Overview
Suhora is a cutting-edge technology firm that leverages satellite imagery, big data, and AI to solve problems surrounding Earth. We specialize in offering integrative all-weather, day-and-night solutions by combining Synthetic Aperture Radar (SAR), Optical, and Thermal data. Our mission is to utilize technology and our expertise in geospatial intelligence to make this world a better and more sustainable place.
At Suhora, we are committed to delivering innovative solutions that help our clients make data-driven decisions, whether it’s for environmental monitoring, agriculture, disaster response, or infrastructure development. We believe that our expertise can make a tangible difference in addressing global challenges, and we’re looking for individuals who are passionate about technology and sustainability to join our team.
For more detailed information, visit our website: www.suhora.com
Job Summary:We are seeking a Machine Learning Engineer with a focus on Large Language Models (LLMs), Natural Language Processing (NLP), and advanced techniques such as LLAMA and Retrieval-Augmented Generation (RAG). The ideal candidate will have hands-on experience in leveraging cutting-edge LLMs, including Meta's LLAMA models, and applying RAG to develop powerful AI systems. You will work on projects that combine NLP techniques with geospatial data, building systems that can process, analyze, and generate insights from geospatial intelligence applications.
Responsibilities:- Develop LLMs & NLP Models:
- Design, develop, and fine-tune LLAMA models, RAG architectures, and other LLM techniques (e.g., GPT, BERT) to process and generate text-based insights from geospatial data, reports, and metadata.
- Build and integrate NLP models capable of performing information retrieval, extraction, and classification tasks from geospatial data reports and documents.

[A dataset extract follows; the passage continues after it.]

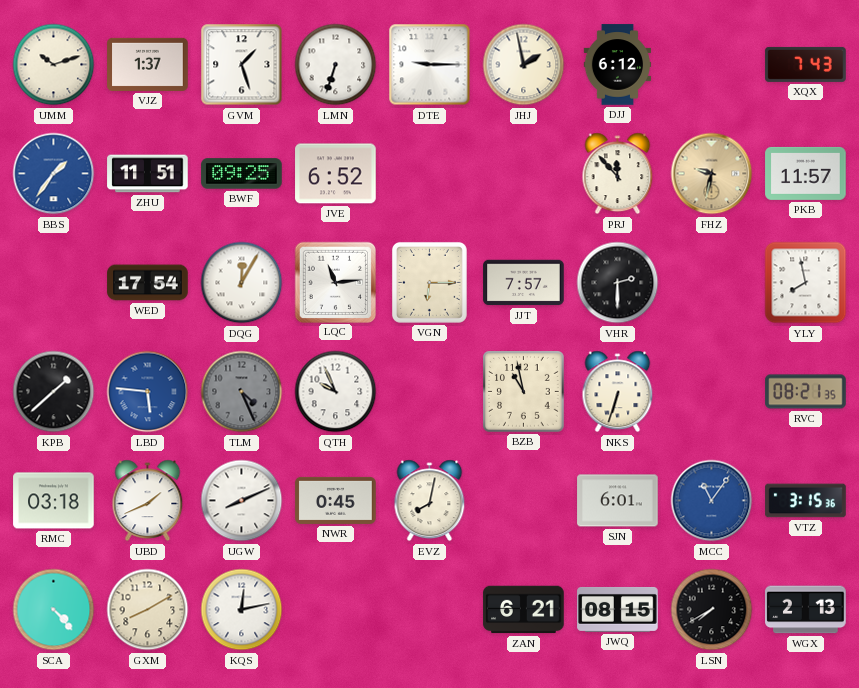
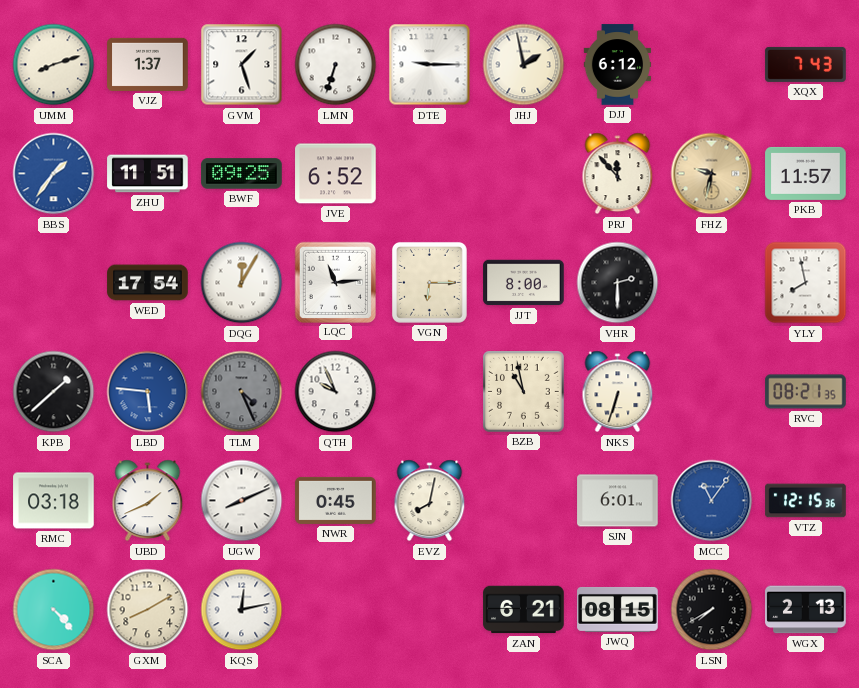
UMM: 10:12 -> 8:12
JJT: 7:57 -> 8:00
VTZ: 3:15 -> 12:15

- Implement Retrieval-Augmented Generation (RAG):
- Design and implement RAG systems that enhance the performance of LLMs by integrating external knowledge sources for generating context-aware, accurate, and useful results.
- Fine-tune LLAMA or other LLMs with RAG architectures to provide responses based on external retrieval of relevant information from large, unstructured datasets.
- Text Analytics & Information Extraction:
- Implement advanced NLP techniques for extracting key insights from unstructured geospatial text, such as location-based data, satellite data descriptions, and environmental reports.
- Integrate LLMs with structured geospatial data, such as GeoTIFFs, shapefiles, or GIS data formats, to provide actionable insights.
- Model Training and Optimization:
- Train large-scale LLAMA models and RAG systems to handle diverse text datasets and optimize them for performance in real-time applications.
- Ensure that models are efficient, scalable, and capable of processing massive volumes of geospatial-related text data.
- Cross-Functional Collaboration:
- Work closely with data scientists, software engineers, and domain experts to integrate NLP and LLM models into production pipelines.
- Continuously contribute to R&D efforts, exploring and implementing new advancements in LLAMA, RAG, and NLP technologies.
Experience:
- 3-5 years of experience in machine learning, NLP, and LLMs, with specific hands-on experience working with LLAMA models or similar LLM technologies (e.g., GPT, BERT).
- Experience in implementing Retrieval-Augmented Generation (RAG) techniques for improving model performance.
Technical Expertise:
- Strong proficiency in Python, and experience with NLP libraries and frameworks such as Hugging Face Transformers, spaCy, PyTorch, TensorFlow, or Torch.
- Hands-on experience with LLAMA (Meta AI) or similar transformer-based models.
- Proficiency in text processing techniques, including tokenization, named entity recognition (NER), sentiment analysis, and semantic search.
Problem Solving & Collaboration:
- Ability to analyze complex NLP tasks and translate them into scalable and efficient model solutions.
- Strong collaboration skills to work with engineers and domain experts in delivering end-to-end NLP solutions.
- Experience with geospatial data or knowledge of geospatial intelligence.
- Familiarity with cloud platforms for model deployment (AWS, Google Cloud, Azure).
- Knowledge of data augmentation, model fine-tuning, and reinforcement learning techniques.
- Experience with Docker and Kubernetes for deploying machine learning models.
Bachelor’s or Master’s degree in Computer Science, Data Science, Artificial Intelligence, or related fields.